Kyle Kingsbury looks at VoltDB:

Unlike most SQL databases, which default to weaker isolation levels for performance reasons, VoltDB chooses to provide strong serializable isolation by default: the combination of serializability’s multi-object atomicity, and linearizability’s real-time constraints.

Serializability is the strongest of the four ANSI SQL isolation levels: transactions must appear to execute in some order, one at a time. It prohibits a number of consistency anomalies, including lost updates, dirty reads, fuzzy reads, and phantoms.

If you use VoltDB, it sounds like upgrading to 6.4 is a good idea.

Hard Problems In Stream Processing

Kartik Paramasivam discusses tough issues within the Lambda architecture:

During a data center failover like the exampleabove, we could have a “late arrival,” i.e. the stream processor might see the AdClickEvent possibly a few minutes after the AdViewEvent. A poorly written stream processor might deduce that the ad was a low-quality ad when instead the ad might have actually been good. Another anomaly is that the stream processor might see the AdClickEvent before it sees the corresponding AdViewEvent. To ensure that the output of the stream processor is correct there has to be logic to handle this “out of order message arrival.”

In the example above, the geo-distributed nature of the data centers makes it easy to explain the delays. However delays can exist even within the same data center due to GC issues, Kafka cluster upgrades, partition rebalances, and other naturally occurring distributed system phenomena.

This is a pretty long article and absolutely worth a read if you are looking at streaming data.

Netflix Billing Architecture

The Netflix tech blog discusses changing their billing infrastructure to be entirely in the cloud (AWS in this case):

Cleaning up Code: We started chipping away existing code into smaller, efficient modules and first moved some critical dependencies to run from the Cloud. We moved our tax solution to the Cloud first.

Next, we retired serving member billing history from giant tables that were part of  many different code paths.

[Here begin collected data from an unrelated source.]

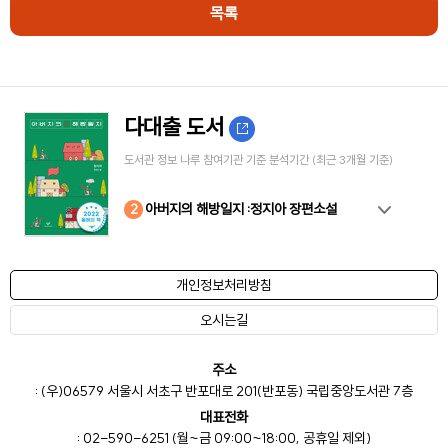
목록
다대출 도서
도서관 정보 나루 참여기관 기준 분석기간 (최근 3개월 기준)
10
4
8
2
3
5
6
7
9
1
아버지의 해방일지 :정지아 장편소설
개인정보처리방침
오시는길
주소
: (우)06579 서울시 서초구 반포대로 201(반포동) 국립중앙도서관 7층
대표전화
: 02-590-6251 (월~금 09:00~18:00, 공휴일 제외)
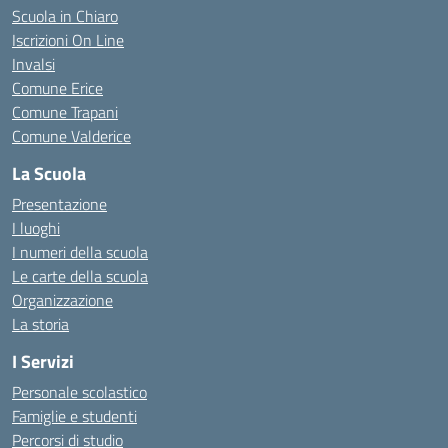
Scuola in Chiaro
Iscrizioni On Line
Invalsi
Comune Erice
Comune Trapani
Comune Valderice
La Scuola
Presentazione
I luoghi
I numeri della scuola
Le carte della scuola
Organizzazione
La storia
I Servizi
Personale scolastico
Famiglie e studenti
Percorsi di studio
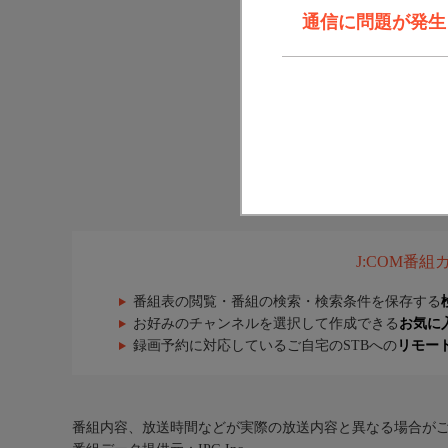
通信に問題が発生しま
J:COM番
番組表の閲覧・番組の検索・検索条件を保存する
お好みのチャンネルを選択して作成できる
お気に
録画予約に対応しているご自宅のSTBへの
リモー
番組内容、放送時間などが実際の放送内容と異なる場合が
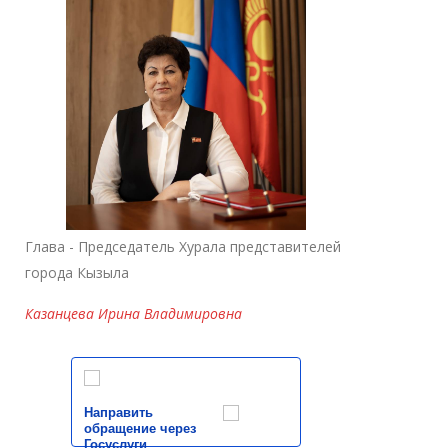
Глава - Председатель Хурала представителей
города Кызыла
Казанцева Ирина Владимировна
Направить
обращение через
Госуслуги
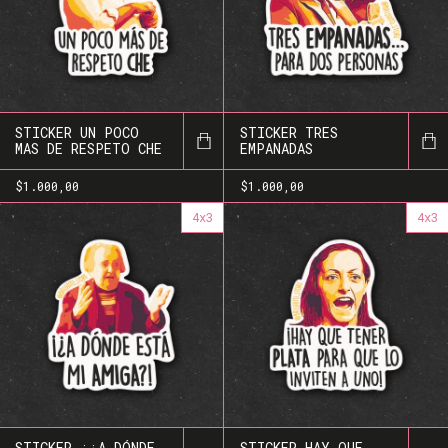
STICKER UN POCO
STICKER TRES
MAS DE RESPETO CHE
EMPANADAS
$1.000,00
$1.000,00
4x3
4x3
STICKER ¡¿A DÓNDE
STICKER HAY QUE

We built a new application to capture billing events, migrated only necessary data into our new Cassandra data store and started serving billing history, globally, from the Cloud.

We spent a good amount of time writing a data migration tool that would transform member  billing attributes spread across many tables in Oracle  into a much simpler Cassandra data structure.

We worked with our DVD engineering counterparts to further simplify our integration and got rid of obsolete code.

Purging Data: We took a hard look at every single table to ensure that we were migrating only what we needed and leaving everything else behind. Historical billing data is valuable to legal and customer service teams. Our goal was to migrate only necessary data into the Cloud. So, we worked with impacted teams  to find out what parts of historical data they really needed. We identified alternative data stores that could serve old data for these teams. After that, we started purging data that was obsolete and was not needed for any function.

All in all, a very interesting read on how to migrate large databases.  Even if you’re moving from one version of a product to another, some of these steps might prove very helpful in your environment.

BigQuery Versus Redshift

Kiyoto Tamura compares Google’s BigQuery versus Amazon’s Redshift for cloud-based warehousing:

Neither service is truly “set and forget” and requires a dedicated engineer to learn the service and maintain it. You can use various tools to automate many aspects of the operation, but someone will have to maintain automation scripts and workflows.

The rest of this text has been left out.